The Cambodian government blames the delay in opening an international tribunal on what it calls "issues of procedure". For several years, the government and the United Nations have debated what legal procedures to follow.

Spokeswoman for the Khmer Rouge Tribunal, Helen Jarvis, said, "I think it is a really complex operation to harmonize Cambodian law and procedure with international standards and at the same time also to harmonize the work of people from 11 different countries and different legal systems. Perhaps I think in retrospect we can say we were overly optimistic that this operation could be done more quickly."


One area of dispute: many Cambodian judges do not want foreigners serving as defense attorneys.

The U.N. also is concerned about Cambodia's insistence that domestic law take precedence over international law during the tribunal.

Cambodian judges will hold the majority in the tribunal panels but many Cambodians and outside legal experts consider the country's judiciary hopelessly corrupt.

Concerns about corruption are so severe that this week the U.N. Development Program said it is auditing the tribunal's finances because of questions about hiring procedures. There have been allegations from aid organizations that Cambodians had to bribe government officials to get jobs with the tribunal.

It took several years to find donors to fund the tribunal - another factor in the delay.

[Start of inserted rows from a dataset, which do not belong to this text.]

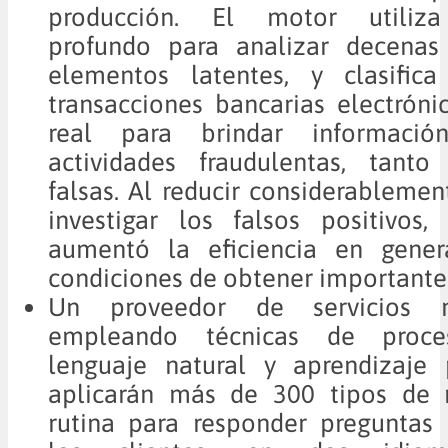
producción. El motor utiliza
profundo para analizar decenas
elementos latentes, y clasific
transacciones bancarias electrón
real para brindar informació
actividades fraudulentas, tant
falsas. Al reducir considerablemen
investigar los falsos positivos
aumentó la eficiencia en gener
condiciones de obtener importante
Un proveedor de servicios m
empleando técnicas de proce
lenguaje natural y aprendizaje
aplicarán más de 300 tipos de 
rutina para responder preguntas 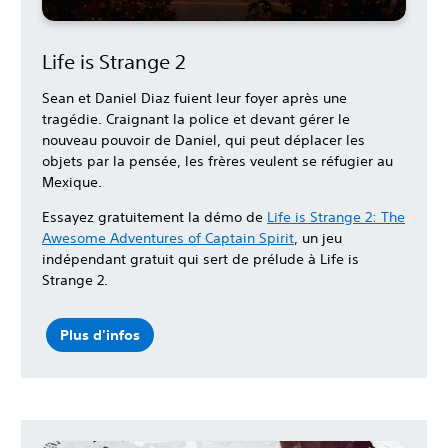
Life is Strange 2
Sean et Daniel Diaz fuient leur foyer après une
tragédie. Craignant la police et devant gérer le
nouveau pouvoir de Daniel, qui peut déplacer les
objets par la pensée, les frères veulent se réfugier au
Mexique.
Essayez gratuitement la démo de
Life is Strange 2: The
Awesome Adventures of Captain Spirit
, un jeu
indépendant gratuit qui sert de prélude à Life is
Strange 2.
Plus d'infos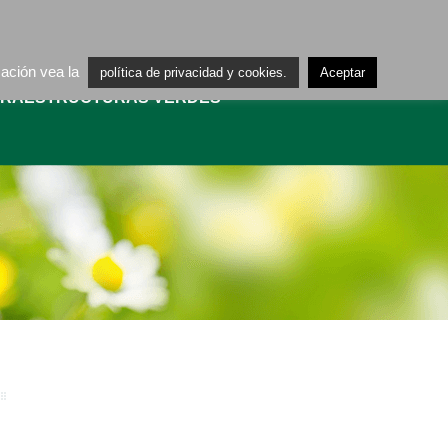
ES
CA
mación vea la
política de privacidad y cookies.
Aceptar
FRAESTRUCTURAS VERDES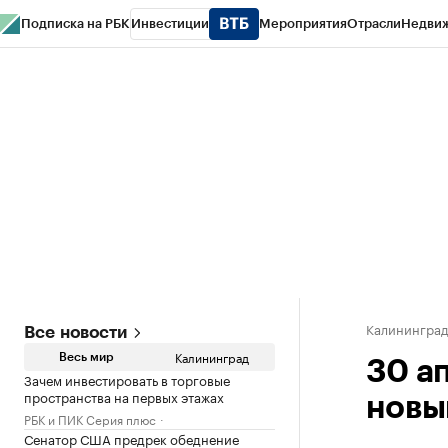
Подписка на РБК
Инвестиции
Мероприятия
Отрасли
Недви
РБК Life
Тренды
Визионеры
Национальные проекты
Город
Стиль
Кр
Спецпроекты СПб
Конференции СПб
Спецпроекты
Проверка конт
Калинингра
Все новости
Калининград
Весь мир
30 а
Зачем инвестировать в торговые
пространства на первых этажах
новы
РБК и ПИК Серия плюс
Сенатор США предрек обеднение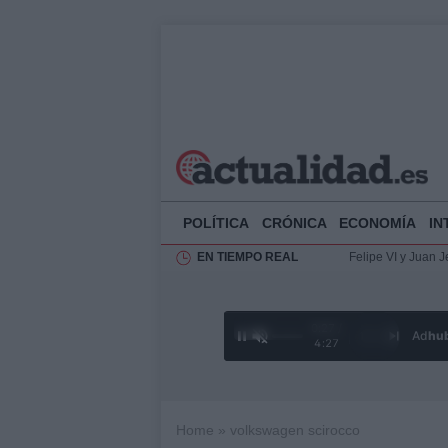
POLÍTICA
CRÓNICA
ECONOMÍA
IN
EN TIEMPO REAL
Análisis de la res
El Rey de España r
Felipe VI y Juan 
0:28 /
Ad
hu
1
/
4
4:27
Home
»
volkswagen scirocco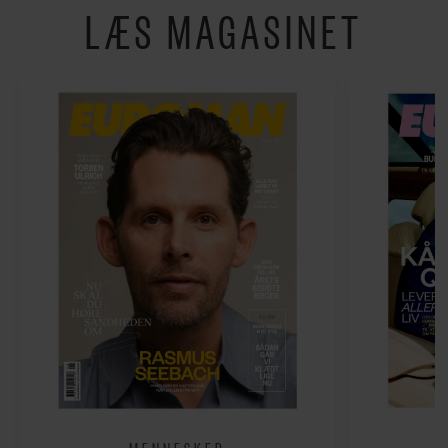
LÆS MAGASINET
MENNESKER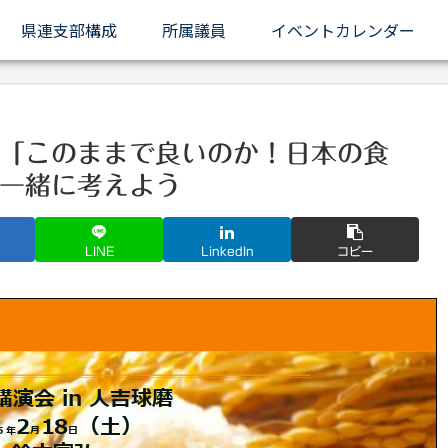
県連支部構成
所属議員
イベントカレンダー
「このままで良いのか！日本の食
一緒に考えよう
LINE
LinkedIn
コピー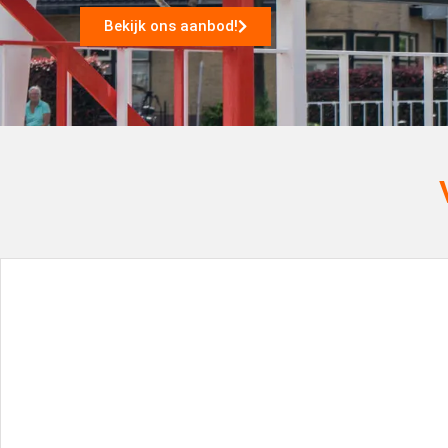
Bekijk ons aanbod!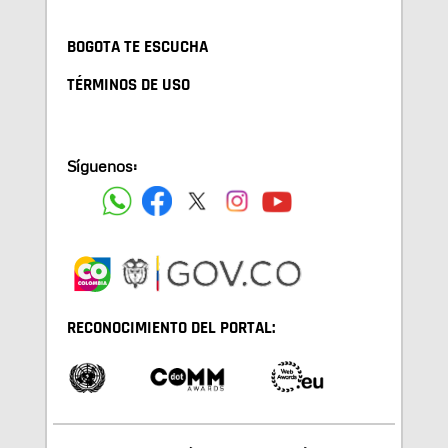
BOGOTA TE ESCUCHA
TÉRMINOS DE USO
Síguenos:
RECONOCIMIENTO DEL PORTAL: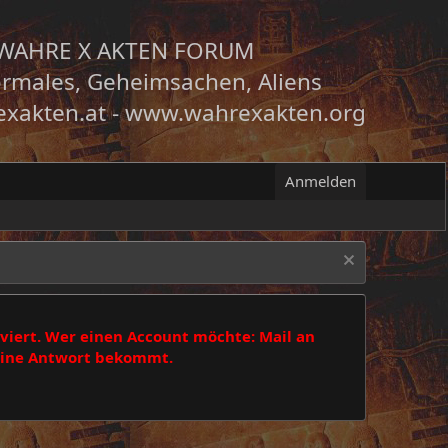
WAHRE X AKTEN FORUM
rmales, Geheimsachen, Aliens
xakten.at
-
www.wahrexakten.org
Anmelden
viert. Wer einen Account möchte: Mail an
 eine Antwort bekommt.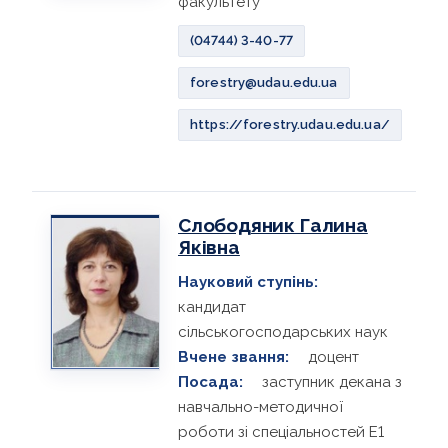
факультету
НАДЗВИЧАЙНІ СИТУАЦІЇ
(04744) 3-40-77
forestry@udau.edu.ua
https://forestry.udau.edu.ua/
Слободяник Галина
Яківна
Науковий ступінь:
кандидат
сільськогосподарських наук
Вчене звання:
доцент
Посада:
заступник декана з
навчально-методичної
роботи зі спеціальностей Е1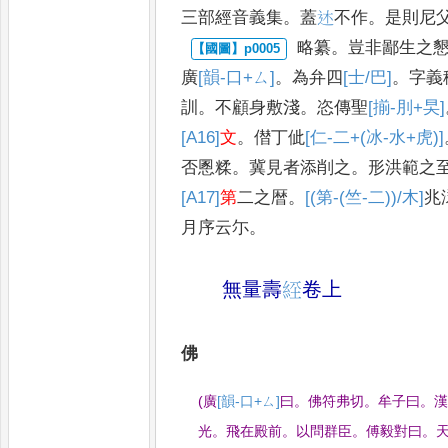
三部經音義集
。
蓋
𫐠
不作
。
是則尼
略纂
。
豈非鄙生之
廣
[韻-口+ㄙ]
。
為弁四
[士/巴]
。
字義
訓
。
不顧身敷淺
。
恣傳聖
[揃-刖+旲]
[A16]
文
。
僣丁佌
[仁-二+(冰-水+虎)]
否慁糅
。
冀見者添
削之
。
形洪範之
[A17]
第
二之
暦
。
[(第-(竺-二))/木]
兆
月序云尓
。
無量壽
𦀇
卷上
佛
(
廣
[韻-口+ㄙ]
曰
。
佛符弗切
。
牟子曰
。
光
。
飛在殿前
。
以問群臣
。
傅毅對曰
。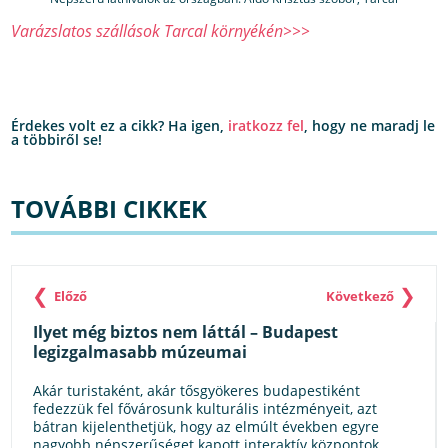
Varázslatos szállások Tarcal környékén>>>
Érdekes volt ez a cikk? Ha igen,
iratkozz fel
, hogy ne maradj le
a többiről se!
TOVÁBBI CIKKEK
❮
❯
Előző
Következő
Ilyet még biztos nem láttál – Budapest
legizgalmasabb múzeumai
Akár turistaként, akár tősgyökeres budapestiként
fedezzük fel fővárosunk kulturális intézményeit, azt
bátran kijelenthetjük, hogy az elmúlt években egyre
nagyobb népszerűséget kapott interaktív központok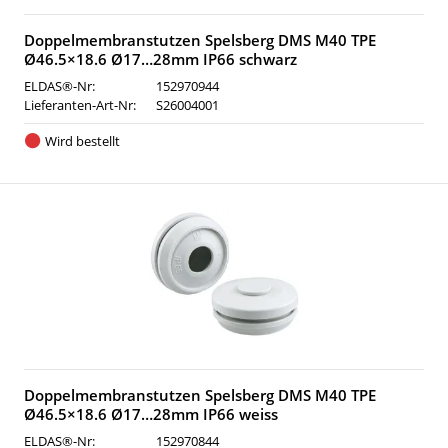
Doppelmembranstutzen Spelsberg DMS M40 TPE
Ø46.5×18.6 Ø17…28mm IP66 schwarz
ELDAS®-Nr:
152970944
Lieferanten-Art-Nr:
S26004001
Wird bestellt
Doppelmembranstutzen Spelsberg DMS M40 TPE
Ø46.5×18.6 Ø17…28mm IP66 weiss
ELDAS®-Nr:
152970844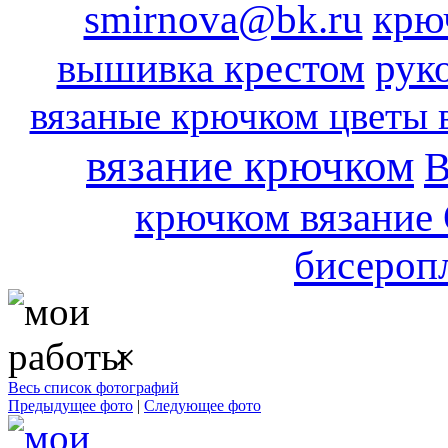
smirnova@bk.ru
крю
вышивка крестом
рук
вязаные крючком цветы 
вязание крючком
В
крючком вязание
бисероп
×
Весь список фотографий
Предыдущее фото
|
Следующее фото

A few years ago Japan, France, Germany, Britain, Australia, India and the European Union pledged to cover most of the costs, estimated to be $59 million over three years.

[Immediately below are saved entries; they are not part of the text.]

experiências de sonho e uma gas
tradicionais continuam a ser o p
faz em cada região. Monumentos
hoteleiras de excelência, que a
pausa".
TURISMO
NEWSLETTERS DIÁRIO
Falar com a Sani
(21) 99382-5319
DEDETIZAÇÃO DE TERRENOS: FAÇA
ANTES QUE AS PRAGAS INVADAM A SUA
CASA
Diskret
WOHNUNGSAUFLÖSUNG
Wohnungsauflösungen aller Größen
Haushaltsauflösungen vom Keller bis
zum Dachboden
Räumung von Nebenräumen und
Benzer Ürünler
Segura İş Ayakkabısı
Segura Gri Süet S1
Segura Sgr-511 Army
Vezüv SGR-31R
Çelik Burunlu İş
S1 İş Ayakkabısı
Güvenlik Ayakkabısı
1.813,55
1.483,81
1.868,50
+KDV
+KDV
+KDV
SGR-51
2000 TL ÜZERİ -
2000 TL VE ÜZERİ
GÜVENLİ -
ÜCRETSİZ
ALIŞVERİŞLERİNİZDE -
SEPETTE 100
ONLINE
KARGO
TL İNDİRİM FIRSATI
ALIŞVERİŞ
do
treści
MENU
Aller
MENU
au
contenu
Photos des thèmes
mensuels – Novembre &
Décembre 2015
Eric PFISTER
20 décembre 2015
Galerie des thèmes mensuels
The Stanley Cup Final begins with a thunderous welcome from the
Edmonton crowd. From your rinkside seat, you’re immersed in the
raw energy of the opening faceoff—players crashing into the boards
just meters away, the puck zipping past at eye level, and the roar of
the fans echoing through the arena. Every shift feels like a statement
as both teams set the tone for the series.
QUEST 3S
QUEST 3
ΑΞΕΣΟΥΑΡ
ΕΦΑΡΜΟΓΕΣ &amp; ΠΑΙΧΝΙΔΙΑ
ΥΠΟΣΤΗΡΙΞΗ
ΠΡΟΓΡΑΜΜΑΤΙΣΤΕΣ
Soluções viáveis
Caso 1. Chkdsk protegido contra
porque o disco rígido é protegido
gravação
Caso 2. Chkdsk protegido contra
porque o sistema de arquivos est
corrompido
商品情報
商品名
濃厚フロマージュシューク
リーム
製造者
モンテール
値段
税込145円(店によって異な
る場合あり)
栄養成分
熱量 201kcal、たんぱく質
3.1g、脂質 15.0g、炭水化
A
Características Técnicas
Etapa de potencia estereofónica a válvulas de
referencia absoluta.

The United Nations is wary of associating itself with a trial that falls short of international legal standards.

The U.S. ambassador to Cambodia, Joseph Mussomeli, says his government is withholding support for the trials for now.

"I always say that the only thing worse than no trial at all would be a trial that's a farce," he said. "We are still assessing whether we can directly support, and we have not reached the conclusion we can do that yet because frankly we are not yet completely convinced that the trial will meet international standards."

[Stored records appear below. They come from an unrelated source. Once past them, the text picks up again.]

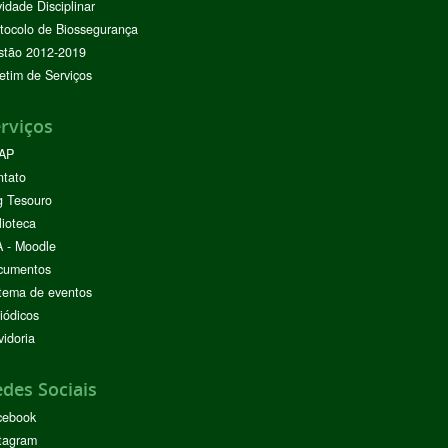
vidade Disciplinar
tocolo de Biossegurança
stão 2012-2019
etim de Serviços
rviços
AP
ntato
g Tesouro
lioteca
 - Moodle
cumentos
tema de eventos
iódicos
idoria
des Sociais
cebook
tagram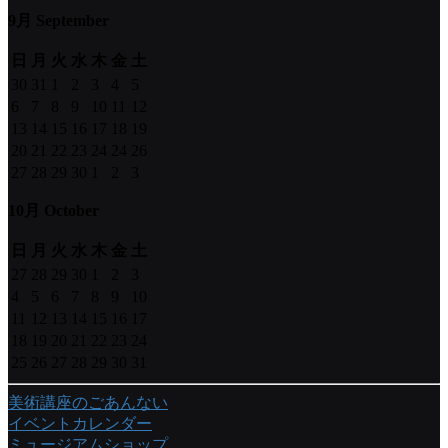
9月 September
日
月
火
水
木
金
土
30
31
1
2
3
4
5
6
7
8
9
10
11
12
13
14
15
16
17
18
19
20
21
22
23
24
24
26
27
28
29
30
1
2
3
10月 October
日
月
火
水
木
金
土
27
28
29
30
1
2
3
4
5
6
7
8
9
10
11
12
13
14
15
16
17
18
19
20
21
22
23
24
25
26
27
28
29
30
31
美術講座のごあんない
イベントカレンダー
ミュージアムショップ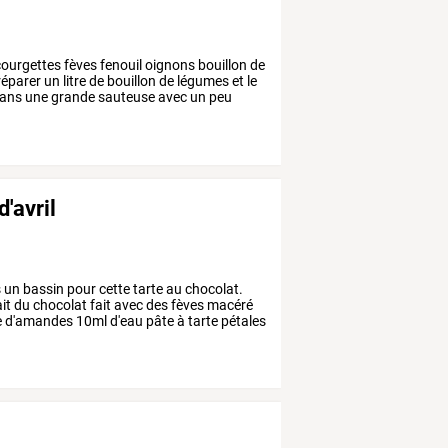
ourgettes
fèves
fenouil
oignons
bouillon
de
éparer
un
litre
de
bouillon
de
légumes
et
le
ans
une
grande
sauteuse
avec
un
peu
'avril
s
un
bassin
pour
cette
tarte
au
chocolat.
ait
du
chocolat
fait
avec
des
fèves
macéré
e
d'amandes
10ml
d'eau
pâte
à
tarte
pétales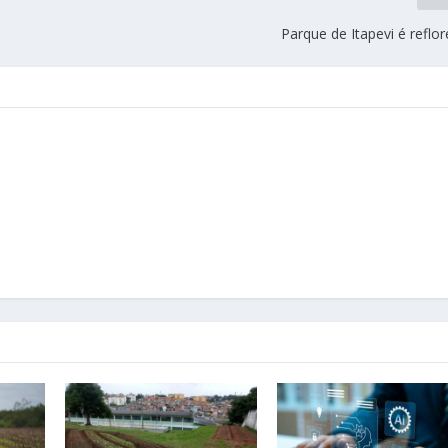
Parque de Itapevi é reflo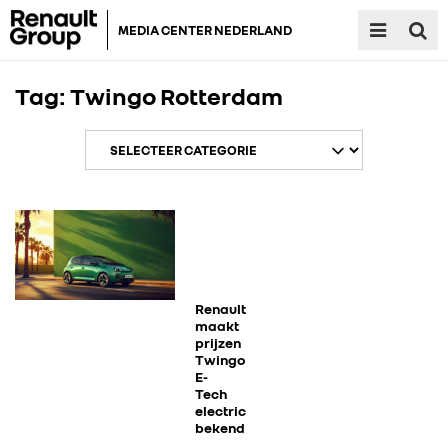
MEDIA CENTER NEDERLAND
Tag:
Twingo Rotterdam
RENAULT GROUP
RENAULT
Renault
maakt
prijzen
Twingo
DACIA
E-
Tech
electric
ALPINE
bekend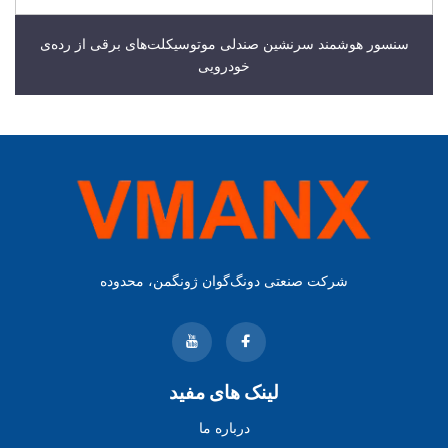
سنسور هوشمند سرنشین صندلی موتوسیکلت‌های برقی از رده‌ی
خودرویی
شرکت صنعتی دونگ‌گوان ژونگمن، محدوده
لینک های مفید
درباره ما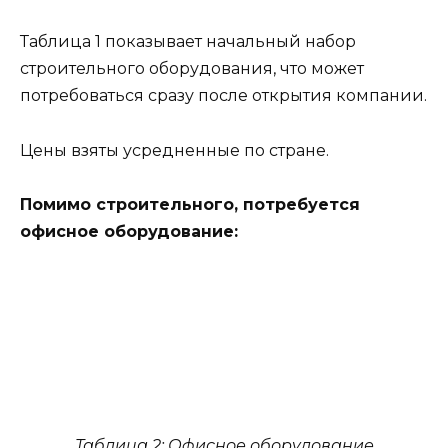
Таблица 1 показывает начальный набор
строительного оборудования, что может
потребоваться сразу после открытия компании.
Цены взяты усредненные по стране.
Помимо строительного, потребуется
офисное оборудование:
Таблица 2: Офисное оборудование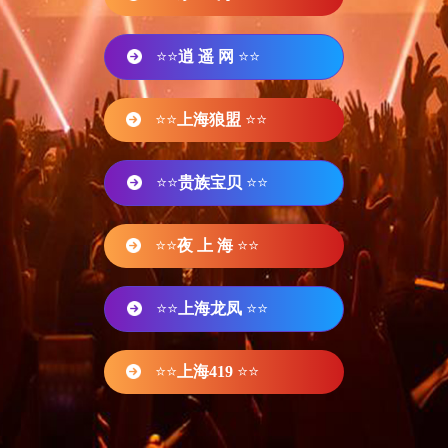
⭐⭐
逍 遥 网
⭐⭐
⭐⭐
上海狼盟
⭐⭐
⭐⭐
贵族宝贝
⭐⭐
⭐⭐
夜 上 海
⭐⭐
⭐⭐
上海龙凤
⭐⭐
⭐⭐
上海419
⭐⭐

Some human rights activists say the real reason for the delay is that the Cambodian government includes many former Khmer Rouge members.

Lawyer Theary Seng is a survivor of the Khmer Rouge era and heads Cambodia's Center for Social Development.

"We know that this Cambodian government never truly genuinely wanted a Khmer Rouge tribunal because many of the current government officials were former Khmer Rouge soldiers," Seng said. "They could be implicated in a way that could tarnish their reputation and their history."

Among them are Prime Minister Hun Sen and Heng Samrin, a senior leader of the ruling Cambodian People's Party. Both were in the Khmer Rouge as very young adults, and both later took part in a Vietnamese invasion that toppled the Maoist government. However, the prime minister has endorsed holding the tribunal.

There had been hope that the tribunal would start investigating cases and filing charges this year, but that may not happen. In March, a rules committee will meet to try to resolve the procedural differences.

If there is an agreement, then the Cambodian National Assembly must vote to approve it, probably in April, before proceedings can begin. That means, lawyers and tribunal staff members say, it will be 2008 before hearings begin.

However, political analysts, some U.N. staff and even some judges privately say that if no agreement is reached, there is a danger that the United Nations might abandon the effort entirely.